[Document understanding data]
▬▬▬▬▬▬

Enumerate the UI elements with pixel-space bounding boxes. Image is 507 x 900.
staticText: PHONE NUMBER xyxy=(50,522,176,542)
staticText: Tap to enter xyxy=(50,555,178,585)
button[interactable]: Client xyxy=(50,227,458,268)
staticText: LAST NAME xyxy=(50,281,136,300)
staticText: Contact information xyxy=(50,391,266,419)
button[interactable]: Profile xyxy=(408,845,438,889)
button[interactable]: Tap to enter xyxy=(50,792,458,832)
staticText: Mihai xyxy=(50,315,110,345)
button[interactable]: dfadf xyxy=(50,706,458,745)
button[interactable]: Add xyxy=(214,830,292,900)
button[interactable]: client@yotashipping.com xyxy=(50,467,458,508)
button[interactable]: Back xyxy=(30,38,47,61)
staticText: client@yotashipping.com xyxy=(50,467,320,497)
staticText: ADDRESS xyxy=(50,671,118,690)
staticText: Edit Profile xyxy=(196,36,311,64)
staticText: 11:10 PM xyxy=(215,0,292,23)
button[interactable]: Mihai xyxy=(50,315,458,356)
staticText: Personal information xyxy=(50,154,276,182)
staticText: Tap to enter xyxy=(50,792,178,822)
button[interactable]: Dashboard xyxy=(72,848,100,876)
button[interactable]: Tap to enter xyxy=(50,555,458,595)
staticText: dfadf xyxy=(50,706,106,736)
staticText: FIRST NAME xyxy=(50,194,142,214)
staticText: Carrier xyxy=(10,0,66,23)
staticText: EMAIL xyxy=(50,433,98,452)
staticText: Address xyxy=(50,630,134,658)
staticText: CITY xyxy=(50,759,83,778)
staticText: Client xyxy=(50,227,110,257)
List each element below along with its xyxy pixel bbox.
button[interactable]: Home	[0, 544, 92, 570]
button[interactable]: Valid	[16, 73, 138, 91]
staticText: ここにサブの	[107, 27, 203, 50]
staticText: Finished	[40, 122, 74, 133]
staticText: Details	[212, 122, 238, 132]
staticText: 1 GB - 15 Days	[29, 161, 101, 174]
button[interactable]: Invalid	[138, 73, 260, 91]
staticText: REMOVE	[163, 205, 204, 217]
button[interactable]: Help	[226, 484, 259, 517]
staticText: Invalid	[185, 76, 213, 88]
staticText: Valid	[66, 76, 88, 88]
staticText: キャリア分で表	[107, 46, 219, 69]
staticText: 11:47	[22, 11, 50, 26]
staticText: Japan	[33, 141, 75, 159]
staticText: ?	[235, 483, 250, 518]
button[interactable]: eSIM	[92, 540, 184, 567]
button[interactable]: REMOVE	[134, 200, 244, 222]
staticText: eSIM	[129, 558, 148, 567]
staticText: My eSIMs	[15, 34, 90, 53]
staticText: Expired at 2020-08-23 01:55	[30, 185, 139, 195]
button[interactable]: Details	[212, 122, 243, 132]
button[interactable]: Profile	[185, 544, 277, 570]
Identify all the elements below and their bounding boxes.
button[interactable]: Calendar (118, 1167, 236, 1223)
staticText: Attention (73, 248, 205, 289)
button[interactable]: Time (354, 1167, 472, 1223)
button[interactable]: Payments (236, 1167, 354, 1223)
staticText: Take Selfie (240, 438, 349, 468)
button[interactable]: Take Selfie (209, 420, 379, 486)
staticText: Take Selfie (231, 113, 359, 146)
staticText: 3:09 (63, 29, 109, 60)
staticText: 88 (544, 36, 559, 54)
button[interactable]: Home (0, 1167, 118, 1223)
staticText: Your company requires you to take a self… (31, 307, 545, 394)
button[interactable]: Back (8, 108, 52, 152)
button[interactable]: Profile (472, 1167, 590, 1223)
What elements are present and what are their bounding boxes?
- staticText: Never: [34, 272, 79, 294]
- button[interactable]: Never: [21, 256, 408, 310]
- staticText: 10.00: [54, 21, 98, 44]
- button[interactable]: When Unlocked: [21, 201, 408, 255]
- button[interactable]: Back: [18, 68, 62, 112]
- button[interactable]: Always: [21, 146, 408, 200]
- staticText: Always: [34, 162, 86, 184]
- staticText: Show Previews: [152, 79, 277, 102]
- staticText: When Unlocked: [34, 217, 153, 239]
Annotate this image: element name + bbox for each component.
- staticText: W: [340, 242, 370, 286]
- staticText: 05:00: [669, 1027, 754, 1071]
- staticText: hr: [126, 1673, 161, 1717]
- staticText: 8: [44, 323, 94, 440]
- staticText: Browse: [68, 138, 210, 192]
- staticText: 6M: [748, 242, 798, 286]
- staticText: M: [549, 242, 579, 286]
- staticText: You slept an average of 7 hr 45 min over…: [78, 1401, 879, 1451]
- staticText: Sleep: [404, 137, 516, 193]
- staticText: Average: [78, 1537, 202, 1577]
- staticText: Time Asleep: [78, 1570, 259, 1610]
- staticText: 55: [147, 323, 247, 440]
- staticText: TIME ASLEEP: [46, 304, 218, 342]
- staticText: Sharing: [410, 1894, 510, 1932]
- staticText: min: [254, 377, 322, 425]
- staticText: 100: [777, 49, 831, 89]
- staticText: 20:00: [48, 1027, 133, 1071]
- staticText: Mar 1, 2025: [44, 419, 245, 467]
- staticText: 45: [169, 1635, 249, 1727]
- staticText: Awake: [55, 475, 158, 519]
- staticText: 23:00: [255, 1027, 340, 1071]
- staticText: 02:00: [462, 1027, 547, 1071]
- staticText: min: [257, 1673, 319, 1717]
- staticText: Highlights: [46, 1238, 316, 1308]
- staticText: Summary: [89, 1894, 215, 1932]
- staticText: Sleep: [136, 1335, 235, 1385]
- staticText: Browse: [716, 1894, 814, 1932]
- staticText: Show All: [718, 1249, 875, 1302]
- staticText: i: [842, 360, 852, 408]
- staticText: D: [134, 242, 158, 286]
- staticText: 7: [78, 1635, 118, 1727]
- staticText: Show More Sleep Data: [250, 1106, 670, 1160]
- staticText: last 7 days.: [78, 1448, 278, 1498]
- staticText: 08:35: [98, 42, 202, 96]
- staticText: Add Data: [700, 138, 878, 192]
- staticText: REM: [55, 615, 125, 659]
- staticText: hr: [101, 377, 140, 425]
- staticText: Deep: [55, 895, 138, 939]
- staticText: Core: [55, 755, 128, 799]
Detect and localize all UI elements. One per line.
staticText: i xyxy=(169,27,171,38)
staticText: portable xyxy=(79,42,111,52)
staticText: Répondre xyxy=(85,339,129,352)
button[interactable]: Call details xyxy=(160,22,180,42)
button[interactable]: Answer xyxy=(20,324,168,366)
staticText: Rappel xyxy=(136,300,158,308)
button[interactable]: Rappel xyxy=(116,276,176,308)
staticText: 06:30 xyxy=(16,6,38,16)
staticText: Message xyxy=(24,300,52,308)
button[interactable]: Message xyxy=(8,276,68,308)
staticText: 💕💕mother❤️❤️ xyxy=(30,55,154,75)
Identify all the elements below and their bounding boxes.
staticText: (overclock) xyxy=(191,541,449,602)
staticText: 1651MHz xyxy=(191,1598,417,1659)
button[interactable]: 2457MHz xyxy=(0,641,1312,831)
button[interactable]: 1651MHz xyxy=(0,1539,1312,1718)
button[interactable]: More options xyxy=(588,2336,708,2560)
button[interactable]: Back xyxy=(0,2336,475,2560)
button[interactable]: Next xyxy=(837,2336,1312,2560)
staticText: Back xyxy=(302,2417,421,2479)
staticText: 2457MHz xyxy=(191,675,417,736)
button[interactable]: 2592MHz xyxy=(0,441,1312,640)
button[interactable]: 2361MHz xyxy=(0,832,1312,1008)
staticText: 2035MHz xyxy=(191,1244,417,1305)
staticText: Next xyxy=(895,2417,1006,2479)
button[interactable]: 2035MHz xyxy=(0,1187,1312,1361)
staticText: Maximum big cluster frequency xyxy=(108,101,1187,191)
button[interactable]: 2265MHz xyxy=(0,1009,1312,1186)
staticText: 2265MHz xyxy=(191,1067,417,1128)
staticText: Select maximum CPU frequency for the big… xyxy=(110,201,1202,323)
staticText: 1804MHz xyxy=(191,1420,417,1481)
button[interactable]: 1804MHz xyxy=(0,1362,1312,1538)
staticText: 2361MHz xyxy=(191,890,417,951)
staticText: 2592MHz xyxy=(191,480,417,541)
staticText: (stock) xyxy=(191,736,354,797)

▬▬▬▬▬▬

Aim of the task
Using the data above, tally each line that contains "Selfie". Write only the total.

Result of this task
3